= Task goal =
Only a slice of the listing below is wanted. Retype the lines from the one containing "Financement (311, 2498)" through the one containing "Programme (182, 256)", exactly, both ends included.

= Material provided =
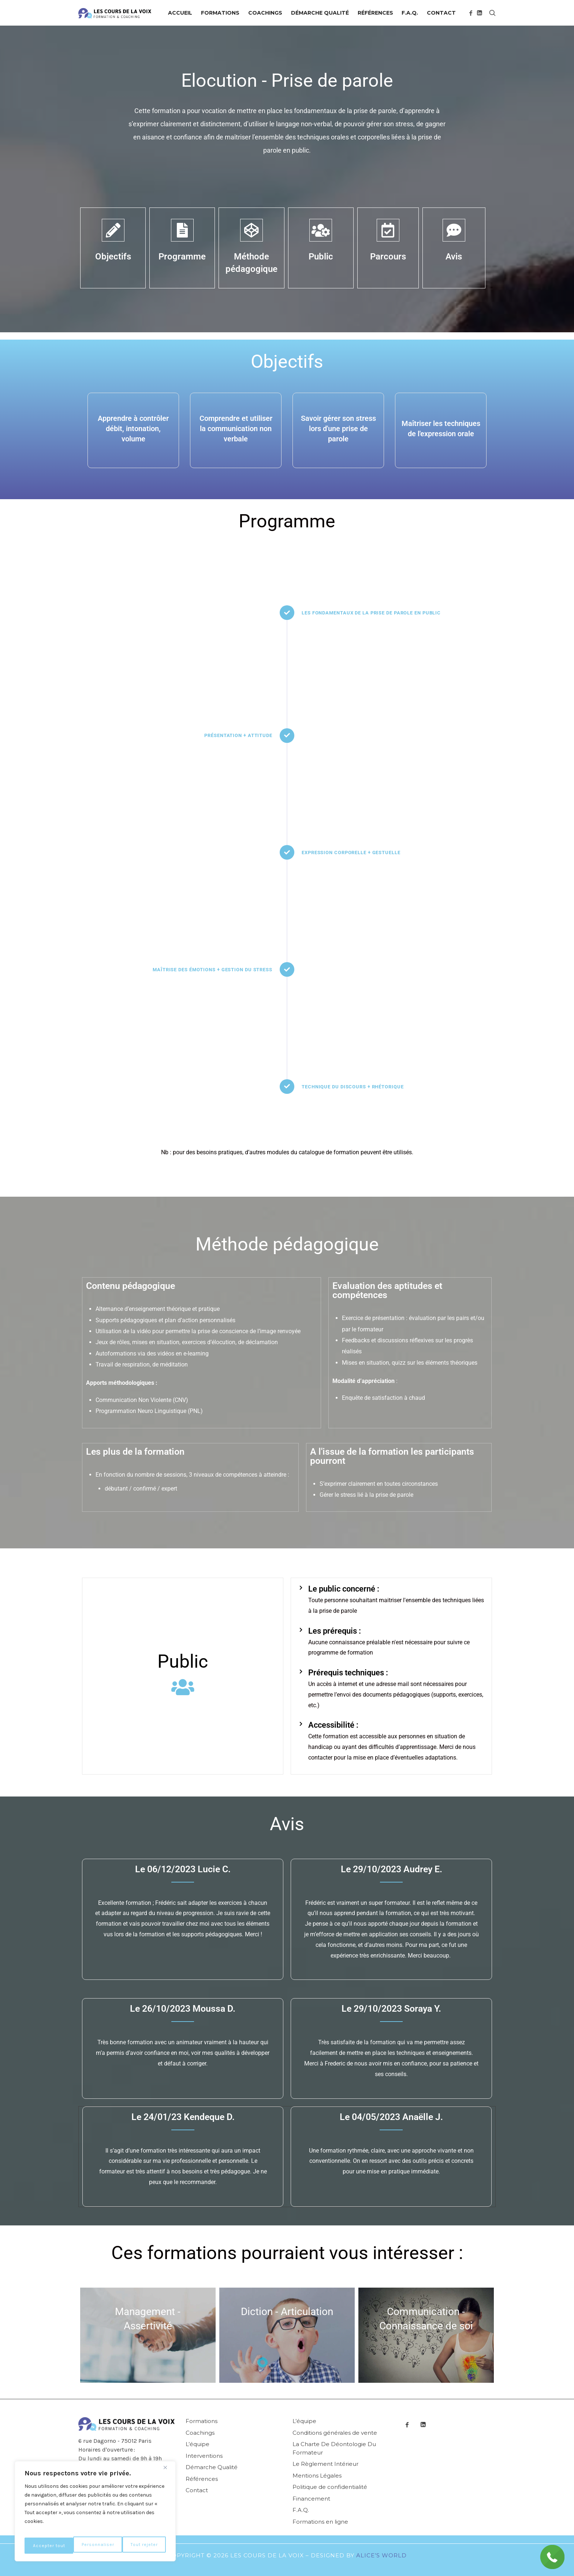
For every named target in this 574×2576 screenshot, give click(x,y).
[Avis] (454, 230)
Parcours (388, 256)
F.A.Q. (300, 2509)
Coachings (200, 2432)
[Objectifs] (113, 230)
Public (321, 256)
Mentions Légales (317, 2475)
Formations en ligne (320, 2521)
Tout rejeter (95, 2545)
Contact (197, 2490)
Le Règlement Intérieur (325, 2463)
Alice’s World (381, 2555)
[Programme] (182, 230)
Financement (311, 2498)
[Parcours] (388, 230)
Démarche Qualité (212, 2467)
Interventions (204, 2455)
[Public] (320, 230)
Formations (201, 2421)
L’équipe (197, 2444)
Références (202, 2478)
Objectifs (113, 256)
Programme (182, 256)
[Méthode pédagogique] (251, 230)
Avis (454, 256)
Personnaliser (48, 2545)
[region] (95, 2514)
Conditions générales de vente (334, 2432)
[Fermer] (168, 2473)
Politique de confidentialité (329, 2486)
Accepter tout (142, 2545)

= Answer for the task =
Financement (311, 2498)
[Parcours] (388, 230)
Démarche Qualité (212, 2467)
Interventions (204, 2455)
[Public] (320, 230)
Formations (201, 2421)
L’équipe (197, 2444)
Références (202, 2478)
Objectifs (113, 256)
Programme (182, 256)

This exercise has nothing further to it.